> Exercise description: Pictures stay out of the copy; set down each line of the listing below exactly.

□ □ □ □

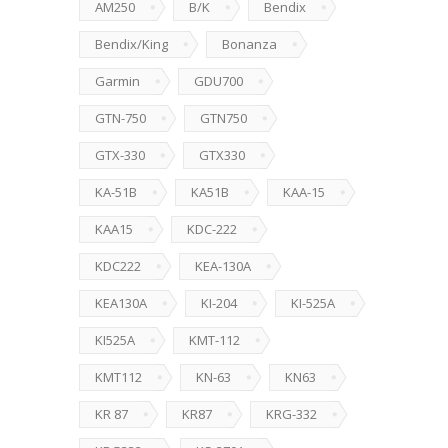
AM250
B/K
Bendix
Bendix/King
Bonanza
Garmin
GDU700
GTN-750
GTN750
GTX-330
GTX330
KA-51B
KA51B
KAA-15
KAA15
KDC-222
KDC222
KEA-130A
KEA130A
KI-204
KI-525A
KI525A
KMT-112
KMT112
KN-63
KN63
KR 87
KR87
KRG-332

□ □ □ □

> Task solution:
AM250
B/K
Bendix
Bendix/King
Bonanza
Garmin
GDU700
GTN-750
GTN750
GTX-330
GTX330
KA-51B
KA51B
KAA-15
KAA15
KDC-222
KDC222
KEA-130A
KEA130A
KI-204
KI-525A
KI525A
KMT-112
KMT112
KN-63
KN63
KR 87
KR87
KRG-332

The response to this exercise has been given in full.